**Goal of the exercise**
Take from the entries below the stretch from the line with "Finally, let’s draw the alien’s ears and an" through the line with "Check out other items by Water P", and return it exactly, leaving the pictures out.

**Data for review**
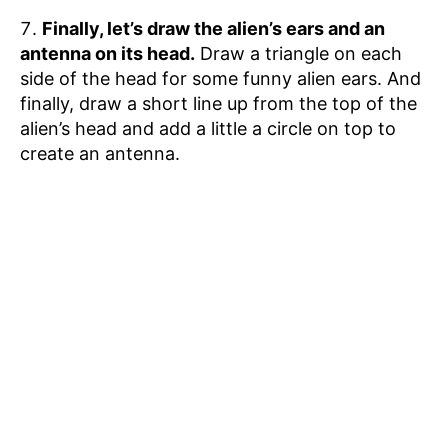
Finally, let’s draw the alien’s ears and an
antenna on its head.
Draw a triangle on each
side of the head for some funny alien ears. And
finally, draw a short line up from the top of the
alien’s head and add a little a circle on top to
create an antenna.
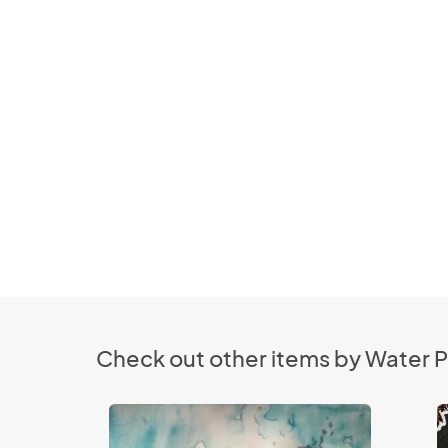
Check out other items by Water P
---
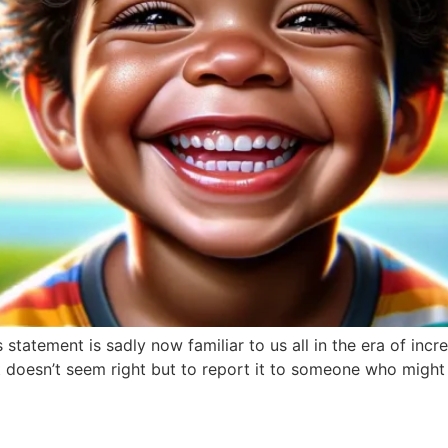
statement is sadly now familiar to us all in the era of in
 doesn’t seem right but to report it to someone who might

**Task output**
Finally, let’s draw the alien’s ears and an
antenna on its head.
Draw a triangle on each
side of the head for some funny alien ears. And
finally, draw a short line up from the top of the
alien’s head and add a little a circle on top to
create an antenna.
Check out other items by Water P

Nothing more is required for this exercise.